**EXERCISE DETAILS**
Where a line of the data holds the word "toggle", copy that line.

● ● ● ● ●

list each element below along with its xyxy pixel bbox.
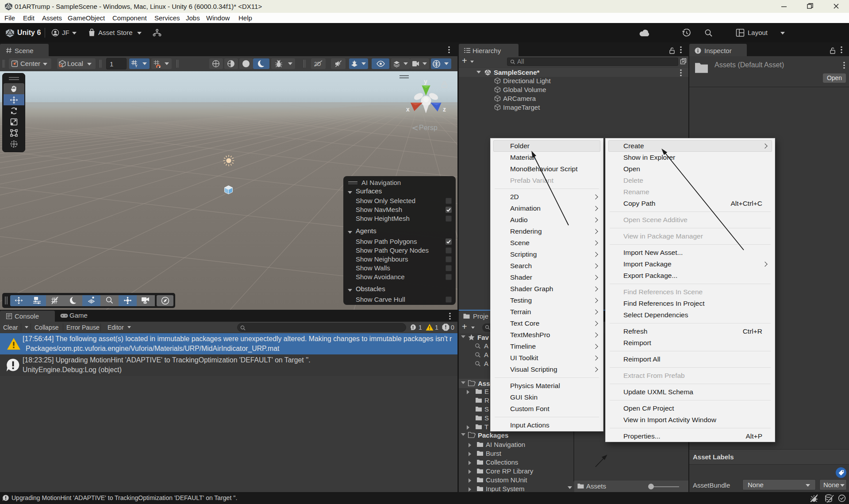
svg-text:z: z [443,106,446,113]
svg-text:x: x [406,106,410,113]
svg-text:y: y [424,78,427,85]
svg-text:Y: Y [135,64,138,68]
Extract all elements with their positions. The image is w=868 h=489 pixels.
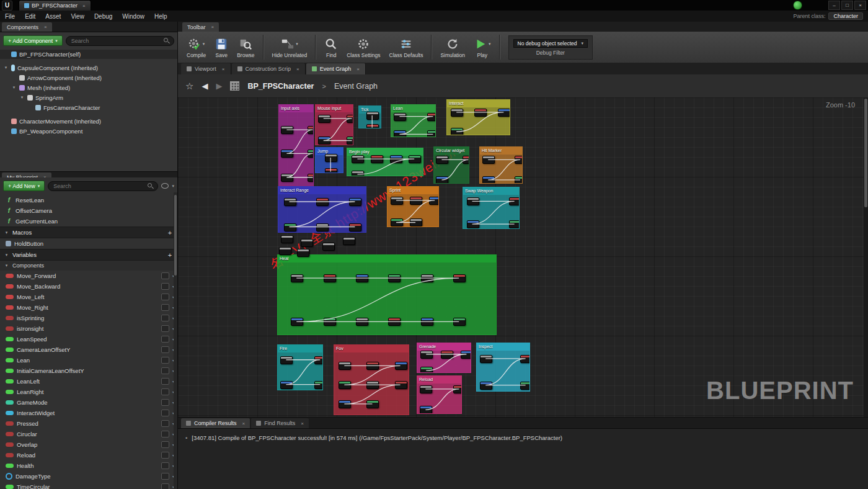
- close-icon[interactable]: ×: [211, 24, 215, 30]
- graph-node[interactable]: [467, 197, 479, 205]
- graph-node[interactable]: [281, 174, 293, 182]
- tree-item-mesh-inherited[interactable]: ▾Mesh (Inherited): [0, 83, 177, 92]
- graph-node[interactable]: [421, 274, 433, 282]
- visibility-toggle[interactable]: [161, 357, 169, 364]
- visibility-toggle[interactable]: [161, 272, 169, 279]
- caret-icon[interactable]: ▾: [4, 253, 9, 258]
- graph-node[interactable]: [391, 197, 403, 205]
- comment-jump[interactable]: Jump: [315, 147, 343, 173]
- section-macros[interactable]: ▾Macros+: [0, 227, 177, 238]
- graph-node[interactable]: [366, 400, 379, 408]
- graph-node[interactable]: [394, 130, 406, 137]
- menu-file[interactable]: File: [0, 12, 20, 21]
- graph-node[interactable]: [308, 150, 314, 158]
- list-item-ciruclar[interactable]: Ciruclar▾: [0, 429, 177, 439]
- comment-begin-play[interactable]: Begin play: [347, 148, 423, 176]
- graph-node[interactable]: [325, 154, 337, 162]
- chevron-down-icon[interactable]: ▾: [203, 42, 205, 47]
- add-new-button[interactable]: + Add New ▾: [3, 181, 45, 191]
- graph-node[interactable]: [347, 137, 353, 145]
- my-blueprint-search-input[interactable]: [48, 183, 148, 189]
- simulation-button[interactable]: Simulation: [436, 35, 469, 60]
- debug-object-dropdown[interactable]: No debug object selected▾: [513, 39, 588, 48]
- menu-asset[interactable]: Asset: [40, 12, 66, 21]
- comment-interact-range[interactable]: Interact Range: [278, 186, 366, 233]
- graph-node[interactable]: [427, 130, 436, 137]
- visibility-toggle[interactable]: [161, 367, 169, 374]
- breadcrumb-root[interactable]: BP_FPSCharacter: [247, 82, 314, 91]
- graph-node[interactable]: [347, 115, 353, 123]
- graph-node[interactable]: [352, 155, 364, 163]
- graph-node[interactable]: [451, 109, 463, 117]
- graph-scrollbar[interactable]: [864, 97, 868, 417]
- graph-node[interactable]: [339, 400, 351, 408]
- comment-tick[interactable]: Tick: [358, 105, 381, 128]
- tree-item-bp-weaponcomponent[interactable]: BP_WeaponComponent: [0, 126, 177, 136]
- graph-node[interactable]: [297, 249, 309, 257]
- list-item-lean[interactable]: Lean▾: [0, 355, 177, 366]
- graph-node[interactable]: [316, 223, 329, 231]
- visibility-toggle[interactable]: [161, 325, 169, 332]
- graph-node[interactable]: [421, 318, 433, 326]
- visibility-toggle[interactable]: [161, 388, 169, 395]
- bookmark-star-icon[interactable]: ☆: [185, 81, 193, 92]
- graph-node[interactable]: [318, 115, 330, 123]
- chevron-down-icon[interactable]: ▾: [296, 42, 298, 47]
- list-item-health[interactable]: Health▾: [0, 460, 177, 471]
- back-arrow-icon[interactable]: ◀: [202, 81, 208, 91]
- list-item-holdbutton[interactable]: HoldButton: [0, 238, 177, 249]
- list-item-issprinting[interactable]: isSprinting▾: [0, 313, 177, 323]
- graph-node[interactable]: [325, 168, 337, 173]
- graph-node[interactable]: [291, 274, 303, 282]
- graph-node[interactable]: [515, 156, 523, 164]
- caret-icon[interactable]: ▾: [11, 85, 17, 90]
- list-item-leanleft[interactable]: LeanLeft▾: [0, 376, 177, 387]
- forward-arrow-icon[interactable]: ▶: [216, 81, 222, 91]
- close-icon[interactable]: ×: [222, 66, 225, 72]
- graph-node[interactable]: [420, 385, 432, 393]
- comment-fov[interactable]: Fov: [334, 344, 409, 415]
- my-blueprint-scrollbar[interactable]: [174, 192, 177, 489]
- graph-node[interactable]: [281, 150, 293, 158]
- graph-node[interactable]: [314, 356, 323, 364]
- tab-event-graph[interactable]: Event Graph×: [306, 63, 366, 74]
- parent-class-value[interactable]: Character: [828, 12, 863, 20]
- graph-node[interactable]: [520, 382, 530, 390]
- graph-node[interactable]: [410, 197, 422, 205]
- list-item-offsetcamera[interactable]: fOffsetCamera: [0, 205, 177, 216]
- visibility-toggle[interactable]: [161, 378, 169, 385]
- list-item-pressed[interactable]: Pressed▾: [0, 418, 177, 429]
- tab-find-results[interactable]: Find Results×: [251, 418, 309, 428]
- graph-node[interactable]: [339, 381, 351, 389]
- graph-node[interactable]: [461, 351, 471, 359]
- graph-node[interactable]: [308, 174, 314, 182]
- add-variables-button[interactable]: +: [166, 251, 174, 259]
- graph-node[interactable]: [343, 237, 355, 245]
- list-item-initialcameraleanoffsety[interactable]: InitialCameraLeanOffsetY▾: [0, 366, 177, 376]
- comment-hit-marker[interactable]: Hit Marker: [479, 146, 523, 184]
- class-settings-button[interactable]: Class Settings: [343, 35, 384, 60]
- graph-node[interactable]: [349, 223, 361, 231]
- comment-circular-widget[interactable]: Circular widget: [433, 146, 469, 184]
- list-item-gamemode[interactable]: GameMode▾: [0, 397, 177, 408]
- graph-node[interactable]: [318, 137, 330, 145]
- window-tab[interactable]: BP_FPSCharacter ×: [19, 0, 91, 11]
- caret-icon[interactable]: ▾: [4, 263, 9, 268]
- graph-node[interactable]: [390, 155, 402, 163]
- tab-viewport[interactable]: Viewport×: [181, 63, 231, 74]
- graph-node[interactable]: [349, 198, 361, 206]
- chevron-down-icon[interactable]: ▾: [489, 42, 491, 47]
- play-button[interactable]: ▾Play: [470, 35, 495, 60]
- visibility-toggle[interactable]: [161, 410, 169, 416]
- list-item-overlap[interactable]: Overlap▾: [0, 439, 177, 450]
- graph-node[interactable]: [453, 318, 466, 326]
- status-icon[interactable]: [793, 1, 802, 10]
- find-button[interactable]: Find: [321, 35, 342, 60]
- close-icon[interactable]: ×: [82, 3, 86, 9]
- graph-list-icon[interactable]: [230, 81, 239, 91]
- graph-node[interactable]: [324, 318, 336, 326]
- list-item-damagetype[interactable]: DamageType▾: [0, 471, 177, 482]
- tree-item-capsulecomponent-inherited[interactable]: ▾CapsuleComponent (Inherited): [0, 63, 177, 73]
- list-item-reload[interactable]: Reload▾: [0, 450, 177, 460]
- visibility-toggle[interactable]: [161, 420, 169, 427]
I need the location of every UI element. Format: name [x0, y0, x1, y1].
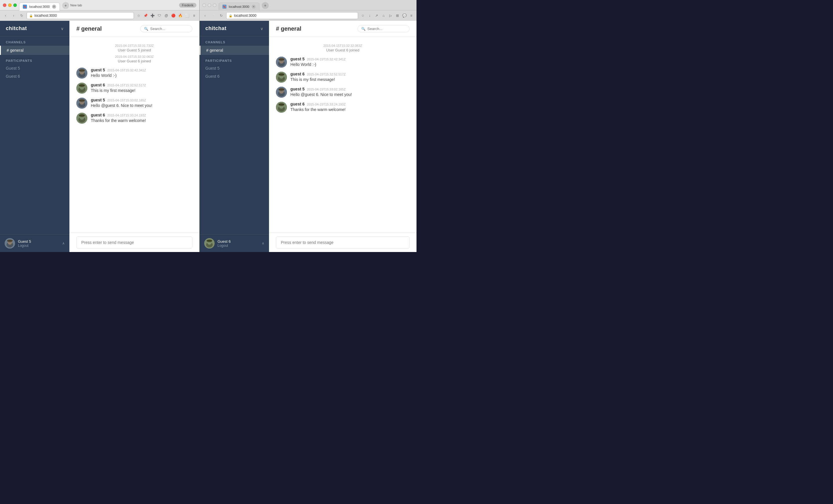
back-button-right[interactable]: ‹	[202, 12, 208, 19]
new-tab-button-left[interactable]: +	[62, 2, 69, 9]
participant-guest6-left[interactable]: Guest 6	[0, 72, 69, 80]
channel-name-left: # general	[7, 48, 23, 53]
msg-username-2: guest 6	[91, 83, 105, 87]
user-info-right: Guest 6 Logout	[217, 239, 259, 248]
right-msg-username-2: guest 6	[290, 72, 305, 76]
expand-icon-right[interactable]: ∧	[262, 241, 264, 245]
messages-area-right: 2015-04-15T15:32:32.063Z User Guest 6 jo…	[269, 37, 416, 233]
main-area-right: # general 🔍 2015-04-15T15:32:32.063Z Use…	[269, 21, 416, 252]
right-msg-content-3: guest 5 2015-04-15T15:33:02.165Z Hello @…	[290, 87, 409, 98]
channel-title-left: # general	[76, 25, 102, 32]
svg-rect-9	[79, 70, 85, 71]
download-icon[interactable]: ↓	[367, 13, 373, 19]
msg-header-3: guest 5 2015-04-15T15:33:02.165Z	[91, 98, 192, 102]
footer-avatar-left	[5, 238, 15, 249]
bookmark-star-icon[interactable]: ☆	[136, 13, 141, 19]
footer-avatar-right	[204, 238, 215, 249]
fire2-icon[interactable]: 🔥	[177, 13, 183, 19]
browser-toolbar-left: ‹ › ↻ 🔒 localhost:3000 ☆ 📌 ➕ 🛡 @ 🔴 🔥 ⬜ ≡	[0, 10, 199, 21]
system-text-2: User Guest 6 joined	[118, 59, 151, 63]
sidebar-footer-left: Guest 5 Logout ∧	[0, 234, 69, 252]
expand-icon-left[interactable]: ∧	[62, 241, 65, 245]
chat-message-4: guest 6 2015-04-15T15:33:24.193Z Thanks …	[76, 113, 192, 124]
menu-icon-right[interactable]: ≡	[408, 13, 414, 19]
maximize-button-left[interactable]	[13, 3, 17, 7]
bookmark-star-icon-right[interactable]: ☆	[360, 13, 365, 19]
plus-icon[interactable]: ➕	[149, 13, 155, 19]
svg-rect-14	[79, 85, 85, 86]
svg-rect-4	[7, 240, 13, 241]
message-input-right[interactable]	[276, 236, 409, 249]
msg-header-1: guest 5 2015-04-15T15:32:42.341Z	[91, 68, 192, 72]
search-box-left[interactable]: 🔍	[140, 25, 192, 32]
right-msg-time-4: 2015-04-15T15:33:24.193Z	[307, 103, 346, 106]
sidebar-item-general-left[interactable]: # general	[0, 46, 69, 55]
msg-avatar-g6-2	[76, 113, 87, 124]
footer-username-left: Guest 5	[18, 239, 59, 244]
forward-button-right[interactable]: ›	[210, 12, 216, 19]
search-box-right[interactable]: 🔍	[357, 25, 409, 32]
nav-icon[interactable]: ▷	[387, 13, 394, 19]
tab-close-left[interactable]: ✕	[52, 5, 56, 9]
right-chat-message-3: guest 5 2015-04-15T15:33:02.165Z Hello @…	[276, 87, 409, 98]
close-button-left[interactable]	[3, 3, 6, 7]
participant-guest6-right[interactable]: Guest 6	[199, 72, 269, 80]
comment-icon[interactable]: 💬	[402, 13, 407, 19]
back-button-left[interactable]: ‹	[2, 12, 9, 19]
chat-message-2: guest 6 2015-04-15T15:32:52.517Z This is…	[76, 83, 192, 94]
maximize-button-right[interactable]	[213, 3, 216, 7]
app-title-left: chitchat	[6, 25, 27, 31]
screen-icon[interactable]: ⬜	[184, 13, 190, 19]
right-chat-message-4: guest 6 2015-04-15T15:33:24.193Z Thanks …	[276, 102, 409, 113]
right-msg-avatar-g6-1	[276, 72, 287, 83]
tab-close-right[interactable]: ✕	[252, 5, 256, 9]
msg-header-4: guest 6 2015-04-15T15:33:24.193Z	[91, 113, 192, 117]
home-icon[interactable]: ⌂	[381, 13, 386, 19]
shield-icon[interactable]: 🛡	[157, 13, 162, 19]
close-button-right[interactable]	[203, 3, 206, 7]
participant-guest5-right[interactable]: Guest 5	[199, 64, 269, 72]
logout-link-left[interactable]: Logout	[18, 244, 59, 248]
participant-guest5-left[interactable]: Guest 5	[0, 64, 69, 72]
chevron-down-icon-right[interactable]: ∨	[260, 26, 263, 31]
chevron-down-icon-left[interactable]: ∨	[61, 26, 64, 31]
message-input-left[interactable]	[76, 236, 192, 249]
new-tab-button-right[interactable]: +	[262, 2, 269, 9]
new-tab-label: New tab	[70, 3, 82, 7]
at-icon[interactable]: @	[163, 13, 169, 19]
svg-rect-39	[279, 74, 284, 75]
pin-icon[interactable]: 📌	[143, 13, 148, 19]
forward-button-left[interactable]: ›	[10, 12, 17, 19]
browser-tab-left[interactable]: 🔖 localhost:3000 ✕	[19, 3, 60, 11]
msg-content-3: guest 5 2015-04-15T15:33:02.165Z Hello @…	[91, 98, 192, 109]
tab-favicon-left: 🔖	[23, 5, 27, 9]
menu-icon[interactable]: ≡	[191, 13, 197, 19]
minimize-button-left[interactable]	[8, 3, 11, 7]
right-msg-avatar-g5-1	[276, 57, 287, 68]
search-input-right[interactable]	[367, 27, 405, 31]
right-msg-username-3: guest 5	[290, 87, 305, 91]
traffic-lights-left	[3, 3, 17, 7]
msg-text-2: This is my first message!	[91, 88, 192, 94]
right-msg-username-1: guest 5	[290, 57, 305, 61]
logout-link-right[interactable]: Logout	[217, 244, 259, 248]
fire-icon[interactable]: 🔴	[170, 13, 176, 19]
search-input-left[interactable]	[150, 27, 188, 31]
sidebar-item-general-right[interactable]: # general	[199, 46, 269, 55]
reload-button-right[interactable]: ↻	[218, 12, 224, 19]
right-msg-content-2: guest 6 2015-04-15T15:32:52.517Z This is…	[290, 72, 409, 83]
address-bar-left[interactable]: 🔒 localhost:3000	[27, 12, 134, 19]
minimize-button-right[interactable]	[208, 3, 211, 7]
right-msg-text-2: This is my first message!	[290, 77, 409, 83]
system-time-2: 2015-04-15T15:32:32.063Z	[76, 55, 192, 58]
sidebar-left: chitchat ∨ CHANNELS # general PARTICIPAN…	[0, 21, 69, 252]
address-bar-right[interactable]: 🔒 localhost:3000	[226, 12, 358, 19]
right-chat-message-1: guest 5 2015-04-15T15:32:42.341Z Hello W…	[276, 57, 409, 68]
user-info-left: Guest 5 Logout	[18, 239, 59, 248]
channel-name-right: # general	[206, 48, 223, 53]
reload-button-left[interactable]: ↻	[19, 12, 25, 19]
grid-icon[interactable]: ⊞	[395, 13, 400, 19]
browser-tab-right[interactable]: 🔖 localhost:3000 ✕	[219, 3, 259, 11]
msg-content-2: guest 6 2015-04-15T15:32:52.517Z This is…	[91, 83, 192, 94]
share-icon[interactable]: ↗	[374, 13, 379, 19]
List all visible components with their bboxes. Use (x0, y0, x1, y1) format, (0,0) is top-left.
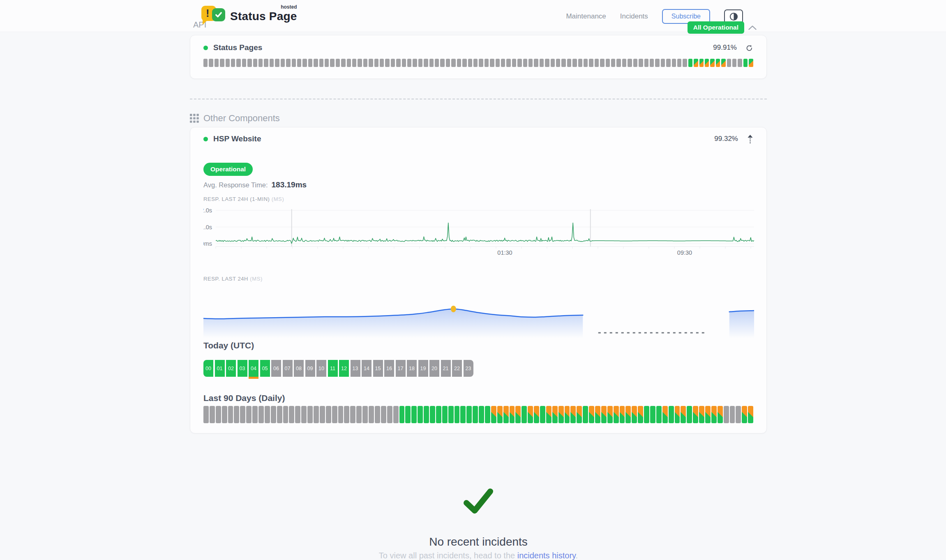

● ● ● ● ●

**EXERCISE ANSWER**
- visibility-toggle[interactable]: [161, 357, 169, 364]
- visibility-toggle[interactable]: [161, 272, 169, 279]
- visibility-toggle[interactable]: [161, 367, 169, 374]
- visibility-toggle[interactable]: [161, 325, 169, 332]
- visibility-toggle[interactable]: [161, 388, 169, 395]
- visibility-toggle[interactable]: [161, 378, 169, 385]
- visibility-toggle[interactable]: [161, 410, 169, 416]
- visibility-toggle[interactable]: [161, 420, 169, 427]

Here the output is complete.